::: Records for processing

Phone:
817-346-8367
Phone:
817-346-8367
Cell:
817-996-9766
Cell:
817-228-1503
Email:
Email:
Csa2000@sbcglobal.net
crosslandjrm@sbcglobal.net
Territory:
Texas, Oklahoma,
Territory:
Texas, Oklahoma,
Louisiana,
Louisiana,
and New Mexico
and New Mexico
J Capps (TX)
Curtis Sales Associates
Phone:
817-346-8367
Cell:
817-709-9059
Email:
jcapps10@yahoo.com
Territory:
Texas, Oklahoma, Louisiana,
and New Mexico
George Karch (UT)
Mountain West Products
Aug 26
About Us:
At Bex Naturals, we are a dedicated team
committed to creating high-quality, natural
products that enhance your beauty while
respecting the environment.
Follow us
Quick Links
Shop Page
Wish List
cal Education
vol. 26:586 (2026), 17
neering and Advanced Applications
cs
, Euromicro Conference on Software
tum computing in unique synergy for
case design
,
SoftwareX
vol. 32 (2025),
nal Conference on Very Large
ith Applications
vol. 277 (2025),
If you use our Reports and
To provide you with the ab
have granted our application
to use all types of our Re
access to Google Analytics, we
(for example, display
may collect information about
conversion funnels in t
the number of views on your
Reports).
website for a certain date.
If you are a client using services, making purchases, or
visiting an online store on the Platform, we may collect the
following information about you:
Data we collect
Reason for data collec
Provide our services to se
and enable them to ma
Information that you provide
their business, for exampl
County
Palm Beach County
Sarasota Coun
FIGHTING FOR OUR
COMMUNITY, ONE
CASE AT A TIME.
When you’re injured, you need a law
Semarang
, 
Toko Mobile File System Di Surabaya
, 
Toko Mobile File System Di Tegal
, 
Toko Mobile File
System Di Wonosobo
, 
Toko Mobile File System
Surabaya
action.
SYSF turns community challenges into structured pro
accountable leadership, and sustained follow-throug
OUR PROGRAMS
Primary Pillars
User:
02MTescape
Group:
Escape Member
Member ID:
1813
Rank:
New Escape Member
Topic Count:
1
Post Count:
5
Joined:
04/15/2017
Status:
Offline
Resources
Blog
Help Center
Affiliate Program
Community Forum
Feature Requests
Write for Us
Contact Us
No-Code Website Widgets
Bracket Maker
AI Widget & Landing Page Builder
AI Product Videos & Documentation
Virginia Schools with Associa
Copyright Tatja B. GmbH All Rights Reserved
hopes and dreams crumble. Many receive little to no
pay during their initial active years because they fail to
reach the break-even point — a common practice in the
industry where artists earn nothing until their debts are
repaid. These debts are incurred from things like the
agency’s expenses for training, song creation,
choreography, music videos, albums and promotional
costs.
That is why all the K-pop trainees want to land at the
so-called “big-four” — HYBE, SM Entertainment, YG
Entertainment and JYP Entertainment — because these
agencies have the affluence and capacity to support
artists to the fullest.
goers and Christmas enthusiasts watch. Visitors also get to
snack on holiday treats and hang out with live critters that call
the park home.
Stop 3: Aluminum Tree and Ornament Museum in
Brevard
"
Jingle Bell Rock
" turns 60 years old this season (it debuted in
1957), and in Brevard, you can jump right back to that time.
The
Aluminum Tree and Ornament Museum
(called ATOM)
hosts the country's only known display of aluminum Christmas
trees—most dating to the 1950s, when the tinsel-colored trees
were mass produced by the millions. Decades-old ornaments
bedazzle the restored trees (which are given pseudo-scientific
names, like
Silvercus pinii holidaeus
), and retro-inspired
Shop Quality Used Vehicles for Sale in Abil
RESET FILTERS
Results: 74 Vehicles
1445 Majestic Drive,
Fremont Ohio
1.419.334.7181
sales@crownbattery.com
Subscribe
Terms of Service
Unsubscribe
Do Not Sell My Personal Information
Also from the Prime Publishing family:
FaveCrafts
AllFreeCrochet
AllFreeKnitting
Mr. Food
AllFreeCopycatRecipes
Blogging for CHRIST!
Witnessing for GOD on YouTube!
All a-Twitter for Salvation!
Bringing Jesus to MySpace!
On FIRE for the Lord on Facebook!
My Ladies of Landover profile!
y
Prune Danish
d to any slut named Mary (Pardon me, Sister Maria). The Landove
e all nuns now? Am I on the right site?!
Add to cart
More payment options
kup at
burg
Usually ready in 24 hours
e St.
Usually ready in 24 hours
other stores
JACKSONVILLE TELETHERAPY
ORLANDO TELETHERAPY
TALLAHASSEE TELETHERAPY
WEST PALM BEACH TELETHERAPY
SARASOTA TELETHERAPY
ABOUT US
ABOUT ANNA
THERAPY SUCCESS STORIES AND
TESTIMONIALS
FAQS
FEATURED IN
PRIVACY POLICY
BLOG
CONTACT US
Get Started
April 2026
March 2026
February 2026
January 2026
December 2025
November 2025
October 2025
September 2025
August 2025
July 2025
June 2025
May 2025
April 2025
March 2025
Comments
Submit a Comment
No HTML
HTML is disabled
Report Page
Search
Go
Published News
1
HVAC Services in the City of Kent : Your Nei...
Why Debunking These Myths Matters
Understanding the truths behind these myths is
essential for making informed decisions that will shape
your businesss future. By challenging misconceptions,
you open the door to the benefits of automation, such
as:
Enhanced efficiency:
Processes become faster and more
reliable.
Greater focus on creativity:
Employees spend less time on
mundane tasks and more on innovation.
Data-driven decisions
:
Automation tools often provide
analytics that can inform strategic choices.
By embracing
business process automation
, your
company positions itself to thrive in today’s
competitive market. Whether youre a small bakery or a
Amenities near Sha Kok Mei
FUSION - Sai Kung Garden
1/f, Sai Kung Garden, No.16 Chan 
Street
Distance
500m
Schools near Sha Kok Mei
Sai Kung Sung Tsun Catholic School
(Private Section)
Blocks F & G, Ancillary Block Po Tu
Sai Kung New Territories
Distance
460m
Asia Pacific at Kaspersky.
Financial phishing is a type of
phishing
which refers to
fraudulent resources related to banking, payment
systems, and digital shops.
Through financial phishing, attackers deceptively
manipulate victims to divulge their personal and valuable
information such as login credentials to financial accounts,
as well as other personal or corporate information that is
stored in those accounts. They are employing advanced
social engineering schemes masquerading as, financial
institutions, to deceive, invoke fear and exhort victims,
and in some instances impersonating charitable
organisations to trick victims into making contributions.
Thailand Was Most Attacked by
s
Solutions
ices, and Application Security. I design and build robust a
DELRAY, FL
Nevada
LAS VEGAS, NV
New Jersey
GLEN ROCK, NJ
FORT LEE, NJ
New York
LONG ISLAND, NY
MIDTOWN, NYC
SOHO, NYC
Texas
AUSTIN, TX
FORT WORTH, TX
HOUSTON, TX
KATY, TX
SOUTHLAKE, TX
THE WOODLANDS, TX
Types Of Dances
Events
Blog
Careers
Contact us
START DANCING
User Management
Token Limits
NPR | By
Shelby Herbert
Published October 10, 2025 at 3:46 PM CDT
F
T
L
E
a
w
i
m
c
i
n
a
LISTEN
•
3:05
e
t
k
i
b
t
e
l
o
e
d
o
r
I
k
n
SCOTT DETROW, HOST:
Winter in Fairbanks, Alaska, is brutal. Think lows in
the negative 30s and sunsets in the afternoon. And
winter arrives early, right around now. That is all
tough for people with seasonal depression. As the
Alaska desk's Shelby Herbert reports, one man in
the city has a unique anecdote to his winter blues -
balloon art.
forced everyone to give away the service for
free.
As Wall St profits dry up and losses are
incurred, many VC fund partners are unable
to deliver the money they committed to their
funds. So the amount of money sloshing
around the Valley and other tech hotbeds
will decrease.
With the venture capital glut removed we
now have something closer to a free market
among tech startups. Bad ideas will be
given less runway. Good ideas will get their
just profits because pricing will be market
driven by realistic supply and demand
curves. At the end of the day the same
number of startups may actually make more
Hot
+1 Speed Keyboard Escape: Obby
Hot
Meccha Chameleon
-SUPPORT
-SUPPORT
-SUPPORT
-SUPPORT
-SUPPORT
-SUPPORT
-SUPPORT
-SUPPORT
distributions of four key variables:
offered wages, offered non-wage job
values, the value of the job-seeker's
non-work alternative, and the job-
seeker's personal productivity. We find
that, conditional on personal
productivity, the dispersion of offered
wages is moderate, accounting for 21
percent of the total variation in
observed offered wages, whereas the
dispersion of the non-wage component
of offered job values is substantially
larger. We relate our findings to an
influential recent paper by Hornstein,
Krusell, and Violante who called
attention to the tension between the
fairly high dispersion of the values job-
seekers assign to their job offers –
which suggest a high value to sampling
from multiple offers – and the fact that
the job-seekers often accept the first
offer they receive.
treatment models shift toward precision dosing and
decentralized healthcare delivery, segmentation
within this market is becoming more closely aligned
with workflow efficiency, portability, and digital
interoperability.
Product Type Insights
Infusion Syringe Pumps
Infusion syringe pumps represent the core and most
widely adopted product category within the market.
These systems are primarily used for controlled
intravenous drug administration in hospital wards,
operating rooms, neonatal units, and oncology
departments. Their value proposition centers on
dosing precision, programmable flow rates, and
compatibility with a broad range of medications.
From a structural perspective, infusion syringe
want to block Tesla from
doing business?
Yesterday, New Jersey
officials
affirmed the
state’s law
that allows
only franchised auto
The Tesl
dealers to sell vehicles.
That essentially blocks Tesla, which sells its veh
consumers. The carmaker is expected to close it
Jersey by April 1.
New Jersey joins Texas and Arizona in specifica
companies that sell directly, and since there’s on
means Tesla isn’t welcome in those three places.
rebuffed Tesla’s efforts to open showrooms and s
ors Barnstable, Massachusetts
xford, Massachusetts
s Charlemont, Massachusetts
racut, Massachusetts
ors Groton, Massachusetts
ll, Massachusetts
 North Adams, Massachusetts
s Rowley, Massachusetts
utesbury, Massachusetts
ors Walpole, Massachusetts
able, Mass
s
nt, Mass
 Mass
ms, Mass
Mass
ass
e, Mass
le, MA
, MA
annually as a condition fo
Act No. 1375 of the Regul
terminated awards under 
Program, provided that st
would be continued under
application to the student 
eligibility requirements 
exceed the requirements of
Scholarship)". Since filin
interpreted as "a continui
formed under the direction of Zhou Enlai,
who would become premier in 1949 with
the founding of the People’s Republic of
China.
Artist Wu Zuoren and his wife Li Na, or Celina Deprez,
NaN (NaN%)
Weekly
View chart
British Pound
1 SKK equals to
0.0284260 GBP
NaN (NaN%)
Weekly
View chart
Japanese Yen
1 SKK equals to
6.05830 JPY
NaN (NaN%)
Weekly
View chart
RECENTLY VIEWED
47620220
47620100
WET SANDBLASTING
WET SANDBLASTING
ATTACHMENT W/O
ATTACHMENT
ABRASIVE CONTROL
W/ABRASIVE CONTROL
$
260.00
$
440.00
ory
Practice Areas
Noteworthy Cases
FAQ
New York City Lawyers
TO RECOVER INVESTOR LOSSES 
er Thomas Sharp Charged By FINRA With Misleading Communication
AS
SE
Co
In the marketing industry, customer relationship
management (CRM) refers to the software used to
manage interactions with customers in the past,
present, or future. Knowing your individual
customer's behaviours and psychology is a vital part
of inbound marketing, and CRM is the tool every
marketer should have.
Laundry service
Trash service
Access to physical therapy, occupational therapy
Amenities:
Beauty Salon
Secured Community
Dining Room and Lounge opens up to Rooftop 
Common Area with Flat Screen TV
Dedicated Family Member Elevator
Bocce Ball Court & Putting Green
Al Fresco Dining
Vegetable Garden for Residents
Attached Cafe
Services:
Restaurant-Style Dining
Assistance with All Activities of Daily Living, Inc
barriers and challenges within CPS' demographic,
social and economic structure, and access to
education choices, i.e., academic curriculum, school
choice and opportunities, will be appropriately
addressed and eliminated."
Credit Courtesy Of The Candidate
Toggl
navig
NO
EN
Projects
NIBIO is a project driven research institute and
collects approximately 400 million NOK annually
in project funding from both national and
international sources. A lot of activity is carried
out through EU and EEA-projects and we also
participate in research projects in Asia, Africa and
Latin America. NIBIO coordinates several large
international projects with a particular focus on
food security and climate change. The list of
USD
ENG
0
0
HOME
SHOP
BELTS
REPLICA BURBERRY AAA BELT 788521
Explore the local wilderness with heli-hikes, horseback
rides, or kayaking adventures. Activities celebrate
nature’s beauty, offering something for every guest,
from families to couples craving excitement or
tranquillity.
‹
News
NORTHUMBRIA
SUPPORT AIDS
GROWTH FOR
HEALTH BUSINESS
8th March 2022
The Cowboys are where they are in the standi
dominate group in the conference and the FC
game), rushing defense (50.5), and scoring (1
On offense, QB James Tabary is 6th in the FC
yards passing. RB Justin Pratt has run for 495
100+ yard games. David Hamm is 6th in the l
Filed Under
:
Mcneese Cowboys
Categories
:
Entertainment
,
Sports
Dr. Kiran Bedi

::::::

▸ **Your goal**: Return every line from the records above that holds the word "productivity".

▸ **Written solution**:
seeker's personal productivity. We find
productivity, the dispersion of offered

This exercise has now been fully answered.